I think that if this was cycled repeatedly, it would start to show a portrait of where the values should go. Before I continue work, though, I have a few issues that I'd like to discuss with more experienced Sudoku players and programmers:

1) Does anybody see any obvious problems with this idea? (read: does this have any chance of working?)

2) How should I calculate the probability of a certain value being in a certain cell? I was thinking something like 1/([# of candidates in that cell] * [# of possibilities for that value in the same box] * [# of possibilities...same row] * [# of possibilities...same column]). Remember that by using this system, nothing will be certain - the correct values will just get more and more likely, but never hit 100% (1.0) except for the givens.

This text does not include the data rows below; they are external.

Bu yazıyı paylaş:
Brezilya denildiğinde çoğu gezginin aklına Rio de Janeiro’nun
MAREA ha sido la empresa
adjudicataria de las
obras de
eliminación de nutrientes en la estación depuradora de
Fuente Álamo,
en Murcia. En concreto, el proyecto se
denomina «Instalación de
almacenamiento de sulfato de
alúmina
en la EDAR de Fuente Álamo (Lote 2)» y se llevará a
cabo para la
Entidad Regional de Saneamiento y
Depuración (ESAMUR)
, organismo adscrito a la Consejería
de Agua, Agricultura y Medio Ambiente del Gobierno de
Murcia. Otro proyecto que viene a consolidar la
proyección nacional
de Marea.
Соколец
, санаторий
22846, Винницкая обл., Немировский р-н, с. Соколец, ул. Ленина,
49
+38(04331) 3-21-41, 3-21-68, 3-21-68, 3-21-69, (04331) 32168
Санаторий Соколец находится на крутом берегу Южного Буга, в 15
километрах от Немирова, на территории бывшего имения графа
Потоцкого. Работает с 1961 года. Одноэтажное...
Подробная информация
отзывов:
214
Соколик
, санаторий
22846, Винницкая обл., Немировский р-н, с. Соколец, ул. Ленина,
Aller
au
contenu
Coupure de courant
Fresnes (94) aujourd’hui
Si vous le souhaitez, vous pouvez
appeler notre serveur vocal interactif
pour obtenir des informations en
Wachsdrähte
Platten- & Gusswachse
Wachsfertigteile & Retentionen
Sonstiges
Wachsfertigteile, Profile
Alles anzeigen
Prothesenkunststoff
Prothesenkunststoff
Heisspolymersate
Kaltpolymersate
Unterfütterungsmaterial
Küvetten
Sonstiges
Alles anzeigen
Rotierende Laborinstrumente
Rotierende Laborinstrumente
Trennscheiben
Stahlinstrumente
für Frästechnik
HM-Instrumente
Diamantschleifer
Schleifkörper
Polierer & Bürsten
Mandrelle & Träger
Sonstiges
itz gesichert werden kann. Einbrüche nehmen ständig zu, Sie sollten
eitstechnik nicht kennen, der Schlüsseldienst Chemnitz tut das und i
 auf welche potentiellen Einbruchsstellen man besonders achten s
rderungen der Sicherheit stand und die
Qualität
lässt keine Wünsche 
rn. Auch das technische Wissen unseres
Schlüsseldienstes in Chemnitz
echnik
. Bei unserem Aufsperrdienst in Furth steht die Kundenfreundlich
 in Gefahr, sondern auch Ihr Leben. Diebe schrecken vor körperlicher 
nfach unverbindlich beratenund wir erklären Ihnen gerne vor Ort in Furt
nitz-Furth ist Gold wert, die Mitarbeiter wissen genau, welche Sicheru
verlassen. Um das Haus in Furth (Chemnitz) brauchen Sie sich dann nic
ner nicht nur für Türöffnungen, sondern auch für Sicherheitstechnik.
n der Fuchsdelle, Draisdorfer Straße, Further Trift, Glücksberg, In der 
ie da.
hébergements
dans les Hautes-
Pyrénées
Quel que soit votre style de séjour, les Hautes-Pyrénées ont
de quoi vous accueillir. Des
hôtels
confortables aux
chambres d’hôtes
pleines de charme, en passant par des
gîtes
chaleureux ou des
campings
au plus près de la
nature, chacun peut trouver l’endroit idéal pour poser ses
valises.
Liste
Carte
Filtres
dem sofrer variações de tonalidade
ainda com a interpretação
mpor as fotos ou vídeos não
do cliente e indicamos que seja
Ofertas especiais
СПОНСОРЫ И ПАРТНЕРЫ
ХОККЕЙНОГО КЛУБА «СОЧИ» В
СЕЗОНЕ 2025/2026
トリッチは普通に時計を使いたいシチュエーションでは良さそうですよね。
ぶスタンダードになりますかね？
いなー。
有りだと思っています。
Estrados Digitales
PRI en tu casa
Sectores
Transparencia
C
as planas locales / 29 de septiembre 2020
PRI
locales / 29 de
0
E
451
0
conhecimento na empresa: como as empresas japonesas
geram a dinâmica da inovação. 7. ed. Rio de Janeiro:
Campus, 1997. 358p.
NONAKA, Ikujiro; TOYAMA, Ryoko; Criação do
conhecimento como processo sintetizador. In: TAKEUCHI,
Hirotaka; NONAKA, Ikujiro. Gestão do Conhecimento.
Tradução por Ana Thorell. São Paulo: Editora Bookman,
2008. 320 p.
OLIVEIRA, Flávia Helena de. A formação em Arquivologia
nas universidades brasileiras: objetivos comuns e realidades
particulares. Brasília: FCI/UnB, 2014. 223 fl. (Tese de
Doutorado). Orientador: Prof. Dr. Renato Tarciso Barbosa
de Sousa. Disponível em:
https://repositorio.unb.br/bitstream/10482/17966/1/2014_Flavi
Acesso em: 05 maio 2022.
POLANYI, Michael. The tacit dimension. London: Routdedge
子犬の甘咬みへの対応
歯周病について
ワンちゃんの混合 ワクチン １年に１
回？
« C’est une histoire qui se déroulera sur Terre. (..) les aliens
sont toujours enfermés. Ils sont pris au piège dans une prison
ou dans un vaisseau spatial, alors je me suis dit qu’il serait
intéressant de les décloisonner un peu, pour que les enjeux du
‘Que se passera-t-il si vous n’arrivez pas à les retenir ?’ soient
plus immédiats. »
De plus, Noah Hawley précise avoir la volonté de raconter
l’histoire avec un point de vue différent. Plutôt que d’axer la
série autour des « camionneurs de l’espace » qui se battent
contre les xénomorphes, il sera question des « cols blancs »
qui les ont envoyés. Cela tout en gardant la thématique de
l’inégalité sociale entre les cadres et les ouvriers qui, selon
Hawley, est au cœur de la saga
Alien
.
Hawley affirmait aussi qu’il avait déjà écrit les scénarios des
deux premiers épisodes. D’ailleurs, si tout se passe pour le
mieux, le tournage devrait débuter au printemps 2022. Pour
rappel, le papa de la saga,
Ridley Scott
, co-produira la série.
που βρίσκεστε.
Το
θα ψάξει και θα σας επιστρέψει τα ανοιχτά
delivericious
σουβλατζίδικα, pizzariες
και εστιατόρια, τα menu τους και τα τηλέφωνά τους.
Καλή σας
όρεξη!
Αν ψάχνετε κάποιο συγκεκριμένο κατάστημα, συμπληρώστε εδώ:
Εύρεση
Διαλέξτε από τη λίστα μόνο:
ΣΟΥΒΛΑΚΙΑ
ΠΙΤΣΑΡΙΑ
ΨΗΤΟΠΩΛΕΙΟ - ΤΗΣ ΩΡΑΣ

3) Referring to the above example, should the probability of a 5 in r2c2 be reduced twice, since it is in both the same box and row? Or should it only be reduced once? My initial thought was that it should be reduced twice, but since r2c2 will cause r2c3's stats to do the same thing, I now think that it should only be reduced once.

4) How does the program know it's done? I was thinking once the "favored" values (the one with the highest percentage) in each cell didn't change after an iteration of this process.

Edit 1: clarified point of discussion #3

Edit 2: A better idea for calculating the probability of a number in a cell is:

- Code: Select all
`1 - {(1 - (1/[#of candidates in that cell])) *`

(1 - (1/[#of possibilities for that number in the same box])) *

(1 - (1/[#of possibilities for that number in the same row])) *

(1 - (1/[#of possibilities for that number in the same column]))}

Then, if it was an only candidate or naked single, it would get 100% (1.0) probability for that location.